Department of Bioinformatics, Institute of Microbiology and Genetics, Georg-August-University Göttingen, Germany.
BMC Bioinformatics. 2010 Sep 24;11:481. doi: 10.1186/1471-2105-11-481.
Establishing the relationship between an organism's genome sequence and its phenotype is a fundamental challenge that remains largely unsolved. Accurately predicting microbial phenotypes solely based on genomic features will allow us to infer relevant phenotypic characteristics when the availability of a genome sequence precedes experimental characterization, a scenario that is favored by the advent of novel high-throughput and single cell sequencing techniques.
We present a novel approach to predict the phenotype of prokaryotes directly from their protein domain frequencies. Our discriminative machine learning approach provides high prediction accuracy of relevant phenotypes such as motility, oxygen requirement or spore formation. Moreover, the set of discriminative domains provides biological insight into the underlying phenotype-genotype relationship and enables deriving hypotheses on the possible functions of uncharacterized domains.
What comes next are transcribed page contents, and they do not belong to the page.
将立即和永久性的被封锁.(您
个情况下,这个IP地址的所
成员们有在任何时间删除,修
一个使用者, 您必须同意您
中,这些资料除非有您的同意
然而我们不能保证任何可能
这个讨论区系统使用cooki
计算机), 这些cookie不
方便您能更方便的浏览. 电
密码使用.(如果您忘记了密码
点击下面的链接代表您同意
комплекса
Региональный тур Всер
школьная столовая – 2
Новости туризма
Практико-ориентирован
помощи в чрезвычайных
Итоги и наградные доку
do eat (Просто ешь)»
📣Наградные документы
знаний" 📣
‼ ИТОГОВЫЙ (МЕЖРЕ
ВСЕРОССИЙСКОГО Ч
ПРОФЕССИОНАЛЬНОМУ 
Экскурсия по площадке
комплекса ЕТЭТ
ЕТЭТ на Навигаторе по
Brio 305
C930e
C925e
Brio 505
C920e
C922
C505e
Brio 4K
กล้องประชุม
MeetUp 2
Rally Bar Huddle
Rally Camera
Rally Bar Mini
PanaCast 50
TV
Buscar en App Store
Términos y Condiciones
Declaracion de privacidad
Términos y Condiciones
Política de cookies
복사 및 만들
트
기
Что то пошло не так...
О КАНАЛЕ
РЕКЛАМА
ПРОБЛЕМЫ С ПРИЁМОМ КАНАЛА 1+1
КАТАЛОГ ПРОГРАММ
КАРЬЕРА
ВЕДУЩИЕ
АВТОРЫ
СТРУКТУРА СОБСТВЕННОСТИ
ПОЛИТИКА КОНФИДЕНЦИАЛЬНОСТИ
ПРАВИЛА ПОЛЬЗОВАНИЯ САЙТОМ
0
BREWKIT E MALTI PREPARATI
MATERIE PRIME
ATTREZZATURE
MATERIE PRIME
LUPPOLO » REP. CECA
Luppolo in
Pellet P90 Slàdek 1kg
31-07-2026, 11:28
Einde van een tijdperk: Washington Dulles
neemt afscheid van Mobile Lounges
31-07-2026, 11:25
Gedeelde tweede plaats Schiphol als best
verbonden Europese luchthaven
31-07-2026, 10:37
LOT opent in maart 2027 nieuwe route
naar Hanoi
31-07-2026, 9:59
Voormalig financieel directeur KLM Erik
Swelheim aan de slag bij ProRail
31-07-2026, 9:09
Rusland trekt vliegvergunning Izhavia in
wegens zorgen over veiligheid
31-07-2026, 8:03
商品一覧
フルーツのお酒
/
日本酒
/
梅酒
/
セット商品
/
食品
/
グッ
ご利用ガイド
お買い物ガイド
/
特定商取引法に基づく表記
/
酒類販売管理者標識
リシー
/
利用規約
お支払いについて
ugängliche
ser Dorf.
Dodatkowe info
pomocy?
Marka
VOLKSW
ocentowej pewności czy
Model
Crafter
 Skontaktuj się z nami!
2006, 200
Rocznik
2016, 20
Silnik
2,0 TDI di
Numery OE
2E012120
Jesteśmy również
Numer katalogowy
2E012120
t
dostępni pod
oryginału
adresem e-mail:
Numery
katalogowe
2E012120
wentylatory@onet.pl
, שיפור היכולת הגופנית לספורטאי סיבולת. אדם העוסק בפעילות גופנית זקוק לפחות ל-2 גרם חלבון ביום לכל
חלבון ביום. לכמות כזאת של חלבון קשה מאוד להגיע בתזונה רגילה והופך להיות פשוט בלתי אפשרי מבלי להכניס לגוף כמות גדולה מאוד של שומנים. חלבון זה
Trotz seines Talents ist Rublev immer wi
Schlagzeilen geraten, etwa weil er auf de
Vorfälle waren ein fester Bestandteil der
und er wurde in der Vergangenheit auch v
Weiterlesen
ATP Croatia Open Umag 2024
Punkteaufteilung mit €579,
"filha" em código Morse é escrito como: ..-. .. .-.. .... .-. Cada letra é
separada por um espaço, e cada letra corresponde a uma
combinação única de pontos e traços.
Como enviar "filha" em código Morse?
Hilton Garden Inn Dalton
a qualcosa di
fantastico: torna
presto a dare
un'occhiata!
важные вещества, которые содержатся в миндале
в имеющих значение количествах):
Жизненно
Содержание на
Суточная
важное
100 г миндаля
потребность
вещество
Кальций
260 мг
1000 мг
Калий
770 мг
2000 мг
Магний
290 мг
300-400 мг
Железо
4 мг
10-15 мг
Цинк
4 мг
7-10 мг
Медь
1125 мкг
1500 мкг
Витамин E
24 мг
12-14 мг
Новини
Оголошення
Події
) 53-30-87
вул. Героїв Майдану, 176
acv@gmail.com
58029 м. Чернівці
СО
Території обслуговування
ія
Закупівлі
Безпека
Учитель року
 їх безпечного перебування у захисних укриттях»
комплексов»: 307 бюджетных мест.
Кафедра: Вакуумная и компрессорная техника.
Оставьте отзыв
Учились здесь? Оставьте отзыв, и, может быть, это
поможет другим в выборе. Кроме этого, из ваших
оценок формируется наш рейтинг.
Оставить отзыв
Fast and accurate prediction of microbial phenotypes based on genomic protein domain content is feasible and has the potential to provide novel biological insights. First results of a systematic check for annotation errors indicate that our approach may also be applied to semi-automatic correction and completion of the existing phenotype annotation.
建立生物体基因组序列与其表型之间的关系是一个基本挑战,目前尚未得到很好的解决。仅基于基因组特征准确预测微生物表型,当可用的基因组序列先于实验特征描述时,我们可以推断出相关的表型特征,这种情况在新型高通量和单细胞测序技术出现后变得有利。
我们提出了一种从蛋白质结构域频率直接预测原核生物表型的新方法。我们的判别机器学习方法提供了对相关表型(如运动性、需氧性或孢子形成)的高预测准确性。此外,这些判别结构域集为潜在的表型-基因型关系提供了生物学见解,并能够推导出关于未表征结构域可能功能的假设。
基于基因组蛋白质结构域含量快速准确地预测微生物表型是可行的,并且有可能提供新的生物学见解。对注释错误进行系统检查的初步结果表明,我们的方法也可应用于半自动校正和完成现有表型注释。